Artist: Wallace Berman
Venue: Frank Elbaz, Paris
Exhibition Title: Verifax Collages
Curator: Sophie Dannenmüller
Date: January 10th – March 10th, 2009
Full gallery of images, press release and link available after the jump.
A legendary figure of the California Beat movement, Wallace Berman is generally remembered as unassuming, mystical and exceptionally charismatic. According to Dennis Hopper, “he affected and influenced everybody seriously involved in the arts in Los Angeles in the 50’s. If there was a guru, he was it – the high priest, the holy man, the rabbi.” Walters Hopps recalled “his magical touch of wit” – a magical touch still operating on younger generations who discover Berman’s work today. For the first solo exhibition of the artist ever organized in France, the Galerie Frank Elbaz presents a selection of grids and “shuffles” from his pioneering copy art works, the Verifax Collages.
Berman started using the Verifax photocopier around 1964. It remained his main artistic tool until his accidental death in 1976. Given his fascination for the power of words, the name “Verifax”, meaning something like “True Facts”, must have held a symbolic significance. It recalls for instance the titles of earlier works, Factum Fidei (1957) and Veritas Panel (1952-57), featured at the Ferus Gallery in 1957 – a legendary show closed by the police on grounds of pornography. With the Verifax, Berman was able to fuse several mediums that had long interested him, i.e. photography, collage and printing. The two-step gelatin dye transfer process of the Verifax is very similar to that of photography, although entirely automated. The original to be copied was placed on the Verifax glass plate and photographed; a negative image of the original was produced and needed to be re-introduced in the machine, before being discarded, to allow the final positive copy to be printed.

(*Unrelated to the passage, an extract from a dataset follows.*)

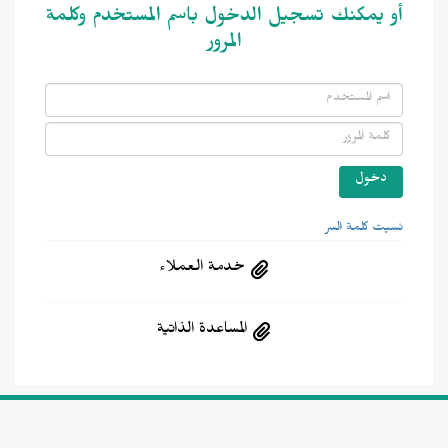
أو يمكنك تسجيل الدخول باسم المستخدم وكلمة
المرور
نسيت كلمة السر
خدمة العملاء
المساعدة الذاتية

In the Verifax Collages, Berman made extensive use of an image of a hand holding a transistor radio, taken from an advertisement for a small 1963 Sony transistor, probably found by chance in a magazine. Berman covered the text of the ad with white paint, retaining only the image, and then cut out the rectangular space of the speaker to replace it with various other images, found in the press or in books. The artist worked directly on the Verifax plate, without creating an actual pasted down composition beforehand. In other word, there is no “original” collage in the ordinary sense: the photocopy of the ephemeral piece is the original work of art. Berman experimented with the process, varying the required dosage of activator baths, as well as the development and exposure times. He also incorporated the negatives into finished works instead of disposing of them. Furthermore, the printed photocopies were usually not simply left in the form they came out: chemicals applied on the still wet paper produced degrees of highlights, shades of sepia, as well as spots and splashes that look like accidents. As a result, exactly identical “copies” of any one “original” were never obtained.
After completing a series of single photocopies, actual collages were composed by gluing down on a board from 4 to 56 different “hands”, side by side in a square grid pattern or overlapping in a “shuffle”. This is in fact the only time a real collage takes place, with visible joints between the fragments – this of course doesn’t happen with photocopying, which neutralizes all of the colors, paper qualities, layers and junctions. The so-called Verifax Collages (like today’s digital art) are hardly collages in the sense of cutting and pasting materials to a surface, but rather disparate visual elements blended by a quasi-magical operation. The visuals resulting from the automated process, fortuitous incidents and controlled hands-on manipulations were many times removed from the images placed in the Verifax at the beginning of this creative routine, in which artist, chance, and machine alternately took the upper hand.